In considering the audience for this book, I could think of no age group that would not benefit from its information and wisdom. To those well into this last developmental stage, it explains why life is infinitely more satisfying than we were led to believe by our youth-focused culture. My hope, however, is that it will be more widely read by the entire population, especially by younger people who can then exercise a positive approach to their own aging process. A more universal understanding of this most important developmental stage can also lead to less bias and fear about aging. Readers of Itineraries may want to consider gifting this to members of a younger generation.

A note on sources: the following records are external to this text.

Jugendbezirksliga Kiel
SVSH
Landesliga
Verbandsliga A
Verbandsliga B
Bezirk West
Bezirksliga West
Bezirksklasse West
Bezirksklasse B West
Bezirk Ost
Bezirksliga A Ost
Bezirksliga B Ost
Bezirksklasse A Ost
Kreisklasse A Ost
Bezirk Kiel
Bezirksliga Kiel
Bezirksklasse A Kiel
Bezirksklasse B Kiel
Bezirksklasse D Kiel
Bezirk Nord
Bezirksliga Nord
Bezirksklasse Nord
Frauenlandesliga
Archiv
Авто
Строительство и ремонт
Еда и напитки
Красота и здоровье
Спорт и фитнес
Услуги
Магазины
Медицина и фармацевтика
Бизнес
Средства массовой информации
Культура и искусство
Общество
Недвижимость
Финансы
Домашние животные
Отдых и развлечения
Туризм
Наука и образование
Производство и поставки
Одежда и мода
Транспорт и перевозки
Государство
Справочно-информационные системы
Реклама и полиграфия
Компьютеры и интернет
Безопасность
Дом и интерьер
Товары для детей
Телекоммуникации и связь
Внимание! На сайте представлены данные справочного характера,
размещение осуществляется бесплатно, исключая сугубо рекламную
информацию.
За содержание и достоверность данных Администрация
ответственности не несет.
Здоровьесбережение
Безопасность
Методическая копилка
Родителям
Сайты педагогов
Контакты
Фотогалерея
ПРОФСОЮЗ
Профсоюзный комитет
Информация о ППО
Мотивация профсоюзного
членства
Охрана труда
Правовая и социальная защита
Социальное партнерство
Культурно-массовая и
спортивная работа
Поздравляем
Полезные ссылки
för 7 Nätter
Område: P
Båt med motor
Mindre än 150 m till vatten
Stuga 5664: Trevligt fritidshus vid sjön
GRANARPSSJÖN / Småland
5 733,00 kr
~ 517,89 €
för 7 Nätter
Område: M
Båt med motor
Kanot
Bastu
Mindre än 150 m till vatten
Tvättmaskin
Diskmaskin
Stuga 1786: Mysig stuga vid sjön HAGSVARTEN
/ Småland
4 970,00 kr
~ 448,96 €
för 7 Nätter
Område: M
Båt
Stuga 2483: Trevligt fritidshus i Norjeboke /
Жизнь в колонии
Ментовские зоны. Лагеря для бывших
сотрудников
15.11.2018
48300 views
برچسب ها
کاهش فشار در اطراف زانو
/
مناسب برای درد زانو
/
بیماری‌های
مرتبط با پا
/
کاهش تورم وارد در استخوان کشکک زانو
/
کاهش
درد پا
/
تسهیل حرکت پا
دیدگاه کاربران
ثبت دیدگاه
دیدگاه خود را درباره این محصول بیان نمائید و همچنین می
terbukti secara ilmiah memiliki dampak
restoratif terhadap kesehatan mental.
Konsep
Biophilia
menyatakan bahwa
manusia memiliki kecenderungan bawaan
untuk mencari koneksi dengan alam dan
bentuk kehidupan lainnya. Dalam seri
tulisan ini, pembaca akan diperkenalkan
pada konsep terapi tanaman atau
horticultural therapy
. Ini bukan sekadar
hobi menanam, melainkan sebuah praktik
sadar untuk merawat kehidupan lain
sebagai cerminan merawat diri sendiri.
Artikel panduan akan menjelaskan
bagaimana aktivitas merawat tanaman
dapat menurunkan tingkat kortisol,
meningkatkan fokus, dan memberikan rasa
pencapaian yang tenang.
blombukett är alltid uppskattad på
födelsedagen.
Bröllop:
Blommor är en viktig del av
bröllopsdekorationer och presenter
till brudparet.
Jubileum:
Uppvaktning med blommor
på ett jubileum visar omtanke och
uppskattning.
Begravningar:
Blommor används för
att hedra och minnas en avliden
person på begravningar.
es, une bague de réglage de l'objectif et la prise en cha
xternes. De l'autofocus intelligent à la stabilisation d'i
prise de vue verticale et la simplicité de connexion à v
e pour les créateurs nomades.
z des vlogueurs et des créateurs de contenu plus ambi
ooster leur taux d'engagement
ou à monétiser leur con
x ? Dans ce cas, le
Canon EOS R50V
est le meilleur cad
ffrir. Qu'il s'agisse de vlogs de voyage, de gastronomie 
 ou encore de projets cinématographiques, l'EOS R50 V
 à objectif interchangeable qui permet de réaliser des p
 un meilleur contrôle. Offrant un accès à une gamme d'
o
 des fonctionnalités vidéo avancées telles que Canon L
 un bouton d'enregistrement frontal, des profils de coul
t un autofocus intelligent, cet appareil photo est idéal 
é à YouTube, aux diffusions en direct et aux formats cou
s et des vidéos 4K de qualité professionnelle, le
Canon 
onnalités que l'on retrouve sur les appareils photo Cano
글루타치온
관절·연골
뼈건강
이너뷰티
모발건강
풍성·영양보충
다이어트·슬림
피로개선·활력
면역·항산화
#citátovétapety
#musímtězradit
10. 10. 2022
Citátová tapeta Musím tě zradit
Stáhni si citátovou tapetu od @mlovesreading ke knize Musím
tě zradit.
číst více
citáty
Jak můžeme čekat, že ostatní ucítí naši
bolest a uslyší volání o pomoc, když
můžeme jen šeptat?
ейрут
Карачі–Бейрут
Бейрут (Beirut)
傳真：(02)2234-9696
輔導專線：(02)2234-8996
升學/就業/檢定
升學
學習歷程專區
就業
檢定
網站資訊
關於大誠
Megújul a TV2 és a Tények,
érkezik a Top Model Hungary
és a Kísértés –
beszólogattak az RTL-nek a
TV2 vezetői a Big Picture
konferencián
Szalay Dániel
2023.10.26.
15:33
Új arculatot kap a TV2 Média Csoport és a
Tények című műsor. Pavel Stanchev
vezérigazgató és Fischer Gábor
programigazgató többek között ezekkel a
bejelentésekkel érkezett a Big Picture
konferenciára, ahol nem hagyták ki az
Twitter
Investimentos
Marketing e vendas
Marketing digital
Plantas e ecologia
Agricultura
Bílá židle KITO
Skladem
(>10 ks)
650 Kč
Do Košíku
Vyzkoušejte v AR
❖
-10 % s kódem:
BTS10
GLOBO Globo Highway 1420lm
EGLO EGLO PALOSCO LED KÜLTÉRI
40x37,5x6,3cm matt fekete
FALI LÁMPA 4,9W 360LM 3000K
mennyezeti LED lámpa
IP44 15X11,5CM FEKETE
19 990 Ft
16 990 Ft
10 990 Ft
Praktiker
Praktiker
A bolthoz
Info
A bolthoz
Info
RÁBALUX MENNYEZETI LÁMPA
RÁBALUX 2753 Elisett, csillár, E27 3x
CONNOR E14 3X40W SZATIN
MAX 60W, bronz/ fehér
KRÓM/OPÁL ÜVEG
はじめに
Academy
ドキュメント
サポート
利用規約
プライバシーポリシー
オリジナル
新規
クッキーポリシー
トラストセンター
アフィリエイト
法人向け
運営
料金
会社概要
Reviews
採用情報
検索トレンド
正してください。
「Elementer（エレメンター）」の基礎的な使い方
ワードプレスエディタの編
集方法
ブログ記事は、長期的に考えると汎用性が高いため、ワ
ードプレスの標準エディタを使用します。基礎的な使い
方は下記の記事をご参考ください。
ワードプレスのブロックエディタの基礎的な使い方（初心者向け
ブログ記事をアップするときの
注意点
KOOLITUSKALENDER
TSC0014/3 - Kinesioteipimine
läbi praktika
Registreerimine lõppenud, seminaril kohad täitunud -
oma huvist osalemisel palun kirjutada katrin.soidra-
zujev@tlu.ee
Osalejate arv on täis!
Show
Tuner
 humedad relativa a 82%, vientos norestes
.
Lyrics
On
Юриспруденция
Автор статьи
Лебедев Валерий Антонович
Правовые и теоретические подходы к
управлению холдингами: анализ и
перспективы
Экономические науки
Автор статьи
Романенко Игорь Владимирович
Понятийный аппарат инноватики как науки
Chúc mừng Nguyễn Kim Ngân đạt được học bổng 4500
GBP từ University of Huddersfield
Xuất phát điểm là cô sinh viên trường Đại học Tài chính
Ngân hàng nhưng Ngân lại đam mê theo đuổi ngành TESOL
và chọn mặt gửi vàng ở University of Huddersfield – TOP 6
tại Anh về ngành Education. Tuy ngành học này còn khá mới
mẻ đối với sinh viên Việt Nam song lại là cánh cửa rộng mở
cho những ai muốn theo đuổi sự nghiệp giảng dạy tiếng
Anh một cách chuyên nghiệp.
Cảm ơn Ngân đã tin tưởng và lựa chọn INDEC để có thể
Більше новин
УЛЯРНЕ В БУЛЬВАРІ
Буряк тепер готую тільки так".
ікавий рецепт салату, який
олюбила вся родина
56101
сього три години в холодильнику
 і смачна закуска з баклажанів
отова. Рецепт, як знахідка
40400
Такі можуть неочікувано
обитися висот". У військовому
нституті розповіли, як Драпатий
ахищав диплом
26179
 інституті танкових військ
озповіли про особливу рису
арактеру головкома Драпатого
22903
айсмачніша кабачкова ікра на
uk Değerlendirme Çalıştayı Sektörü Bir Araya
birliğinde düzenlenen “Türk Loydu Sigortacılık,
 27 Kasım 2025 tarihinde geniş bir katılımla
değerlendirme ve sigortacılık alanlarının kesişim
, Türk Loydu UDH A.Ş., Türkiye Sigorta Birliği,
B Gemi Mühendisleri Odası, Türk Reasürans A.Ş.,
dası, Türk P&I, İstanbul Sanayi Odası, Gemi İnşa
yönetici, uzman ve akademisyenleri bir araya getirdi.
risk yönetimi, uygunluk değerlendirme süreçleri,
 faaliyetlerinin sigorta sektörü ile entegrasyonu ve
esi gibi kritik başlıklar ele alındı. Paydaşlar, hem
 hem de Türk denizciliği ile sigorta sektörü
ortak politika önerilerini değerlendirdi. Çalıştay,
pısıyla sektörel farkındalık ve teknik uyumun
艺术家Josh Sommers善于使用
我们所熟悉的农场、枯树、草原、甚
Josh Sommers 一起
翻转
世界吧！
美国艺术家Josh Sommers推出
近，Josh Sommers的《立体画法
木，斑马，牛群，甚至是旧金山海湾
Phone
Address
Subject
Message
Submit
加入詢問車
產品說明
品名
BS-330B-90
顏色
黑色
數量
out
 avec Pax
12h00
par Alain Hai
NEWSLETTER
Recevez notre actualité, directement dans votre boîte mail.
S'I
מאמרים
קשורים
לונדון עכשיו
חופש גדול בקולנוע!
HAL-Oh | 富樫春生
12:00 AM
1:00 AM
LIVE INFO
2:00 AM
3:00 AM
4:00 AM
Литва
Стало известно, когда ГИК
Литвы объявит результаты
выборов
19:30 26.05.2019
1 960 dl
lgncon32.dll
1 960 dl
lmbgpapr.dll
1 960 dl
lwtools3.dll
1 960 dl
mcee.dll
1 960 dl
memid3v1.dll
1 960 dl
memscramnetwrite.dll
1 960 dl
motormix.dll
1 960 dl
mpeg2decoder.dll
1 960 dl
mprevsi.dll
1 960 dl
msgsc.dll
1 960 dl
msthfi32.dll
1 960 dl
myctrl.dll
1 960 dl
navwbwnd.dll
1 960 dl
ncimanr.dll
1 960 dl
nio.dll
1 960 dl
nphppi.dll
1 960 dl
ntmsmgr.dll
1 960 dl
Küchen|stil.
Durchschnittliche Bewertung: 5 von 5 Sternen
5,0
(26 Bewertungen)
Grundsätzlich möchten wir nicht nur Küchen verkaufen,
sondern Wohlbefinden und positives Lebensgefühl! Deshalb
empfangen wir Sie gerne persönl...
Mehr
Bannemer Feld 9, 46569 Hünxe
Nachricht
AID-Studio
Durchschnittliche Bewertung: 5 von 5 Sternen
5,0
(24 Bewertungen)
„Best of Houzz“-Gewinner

Wendy Lustbader is the author of several books and essays that have earned her a national reputation in the field of aging. A medical social worker, she holds the rank of Affiliate Associate Professor in the School of Social Work at the University of Washington. She is a skilled psychotherapist and experienced medical social worker. Her other books include: Taking Care of Family Members, 1993; Counting on Kindness, 1993; What’s Worth Knowing, 2004; and Hidden in Plain Sight, 2008.